One winner will not be at the award dinner Tuesday night (Nov. 23) . In fact, confined to Iran's notorious Evin prison, Mohammad Davari may not know that he has won an award, since he has been deprived of contact even with his family for more than eight months. Mr. Davari is being recognized by the Committee to Protect Journalists (CPJ) for his courage. But like his fellow honorees from Ethiopia, Russia and Venezuela, Mr. Davari probably would insist that he has done nothing extraordinary. Rather, all four of these first-rate journalists are heroes because they have sought to carry on the normal work of their trade in lands where truth is anathema to those in power.
Mr. Davari, 39, exposed on his Web site, Saham News, the torture that was taking place in a Tehran detention center. The revelations forced authorities to close the center but also earned Mr. Davari a five-year sentence for "mutiny against the regime."
Ethiopia's Dawit Kebede, 30, was jailed, too, for his fearless reporting on Ethiopia's 2005 election.
Nadira Isayeva, 31, edits the weekly Chernovik in Dagestan, a republic in southern Russia where violence and corruption are endemic. For seeking to report on both, Ms. Isayeva finds herself facing a possible jail sentence of five years for, among other ostensible crimes, "inciting hatred toward law enforcement officials."
And then there's Laureano Marquez, 47, who has been harassed and fined, as has been his newspaper, Tal Cual, for its gentle mockery of Venezuelan strongman Hugo Chavez.

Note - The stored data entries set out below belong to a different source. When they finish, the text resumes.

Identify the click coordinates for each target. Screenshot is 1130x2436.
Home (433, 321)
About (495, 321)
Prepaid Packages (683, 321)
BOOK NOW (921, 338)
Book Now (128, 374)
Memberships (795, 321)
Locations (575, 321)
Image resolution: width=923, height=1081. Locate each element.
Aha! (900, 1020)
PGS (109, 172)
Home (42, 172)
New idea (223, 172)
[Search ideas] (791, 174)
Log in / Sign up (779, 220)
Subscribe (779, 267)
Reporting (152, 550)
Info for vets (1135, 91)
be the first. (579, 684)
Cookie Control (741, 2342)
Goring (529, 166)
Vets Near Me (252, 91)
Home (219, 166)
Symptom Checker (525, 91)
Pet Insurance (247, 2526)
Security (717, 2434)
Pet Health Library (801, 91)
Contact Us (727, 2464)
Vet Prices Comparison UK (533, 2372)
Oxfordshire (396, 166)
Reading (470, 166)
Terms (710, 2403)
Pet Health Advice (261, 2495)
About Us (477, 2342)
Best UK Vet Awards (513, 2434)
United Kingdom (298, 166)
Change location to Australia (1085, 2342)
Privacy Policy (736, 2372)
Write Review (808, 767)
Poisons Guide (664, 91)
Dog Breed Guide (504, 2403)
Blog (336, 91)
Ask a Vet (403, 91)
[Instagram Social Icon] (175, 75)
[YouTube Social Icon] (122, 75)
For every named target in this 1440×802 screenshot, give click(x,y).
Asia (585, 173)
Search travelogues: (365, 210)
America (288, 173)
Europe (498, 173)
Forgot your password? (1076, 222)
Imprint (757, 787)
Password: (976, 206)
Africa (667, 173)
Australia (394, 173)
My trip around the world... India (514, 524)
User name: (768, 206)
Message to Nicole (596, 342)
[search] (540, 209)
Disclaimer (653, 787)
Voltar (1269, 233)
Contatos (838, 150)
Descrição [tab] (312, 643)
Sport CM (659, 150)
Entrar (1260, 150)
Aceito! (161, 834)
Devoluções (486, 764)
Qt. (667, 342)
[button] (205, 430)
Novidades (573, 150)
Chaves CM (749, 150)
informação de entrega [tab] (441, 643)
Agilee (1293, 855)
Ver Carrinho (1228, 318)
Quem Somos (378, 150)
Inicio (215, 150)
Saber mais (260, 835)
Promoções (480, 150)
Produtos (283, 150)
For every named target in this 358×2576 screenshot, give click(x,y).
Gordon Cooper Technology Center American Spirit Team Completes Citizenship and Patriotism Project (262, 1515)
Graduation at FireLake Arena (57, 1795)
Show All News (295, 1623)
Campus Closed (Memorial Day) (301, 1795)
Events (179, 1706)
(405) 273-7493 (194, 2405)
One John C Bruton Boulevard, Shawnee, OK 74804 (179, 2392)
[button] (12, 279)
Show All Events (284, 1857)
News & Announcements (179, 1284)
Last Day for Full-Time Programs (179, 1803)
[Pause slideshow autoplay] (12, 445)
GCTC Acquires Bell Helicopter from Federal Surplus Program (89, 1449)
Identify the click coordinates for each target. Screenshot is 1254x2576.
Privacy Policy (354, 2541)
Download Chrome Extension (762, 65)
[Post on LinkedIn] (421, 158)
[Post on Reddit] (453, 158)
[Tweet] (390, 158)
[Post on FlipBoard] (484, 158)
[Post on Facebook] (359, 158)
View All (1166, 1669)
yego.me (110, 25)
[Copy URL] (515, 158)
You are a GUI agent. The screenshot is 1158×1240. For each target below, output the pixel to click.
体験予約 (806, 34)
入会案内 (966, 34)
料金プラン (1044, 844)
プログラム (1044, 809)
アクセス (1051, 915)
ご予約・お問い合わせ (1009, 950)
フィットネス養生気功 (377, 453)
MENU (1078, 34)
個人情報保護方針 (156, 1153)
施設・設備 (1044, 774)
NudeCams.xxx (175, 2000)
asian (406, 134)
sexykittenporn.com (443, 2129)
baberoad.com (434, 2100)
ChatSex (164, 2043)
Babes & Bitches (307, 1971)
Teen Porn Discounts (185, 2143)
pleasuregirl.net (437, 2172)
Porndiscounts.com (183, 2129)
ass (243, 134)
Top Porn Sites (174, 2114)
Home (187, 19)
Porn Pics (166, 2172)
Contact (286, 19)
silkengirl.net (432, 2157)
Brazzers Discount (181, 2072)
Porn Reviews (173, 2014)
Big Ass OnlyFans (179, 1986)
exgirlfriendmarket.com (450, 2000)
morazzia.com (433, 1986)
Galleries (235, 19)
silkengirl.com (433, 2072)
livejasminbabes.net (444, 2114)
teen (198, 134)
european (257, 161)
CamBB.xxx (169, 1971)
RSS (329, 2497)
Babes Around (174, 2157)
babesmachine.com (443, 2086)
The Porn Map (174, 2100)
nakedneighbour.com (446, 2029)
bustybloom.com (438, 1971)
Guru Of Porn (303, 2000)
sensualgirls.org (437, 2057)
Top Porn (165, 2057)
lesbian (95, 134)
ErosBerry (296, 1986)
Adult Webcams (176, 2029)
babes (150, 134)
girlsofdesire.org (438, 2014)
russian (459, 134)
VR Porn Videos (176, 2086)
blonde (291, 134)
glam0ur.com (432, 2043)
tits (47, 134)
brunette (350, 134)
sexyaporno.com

Both the Bush and Obama administrations have hesitated to criticize too loudly the strangling of freedom in Venezuela for fear of providing Mr. Chavez with fodder for his anti-U.S. propaganda. Mr. Marquez agrees that the strongman would seek to turn Washington's words against it, but he said Mr. Chavez's actions will be no less aggressive in the absence of honest criticism. "The worst thing that can happen when democracy and freedom are threatened is to keep silent," he said.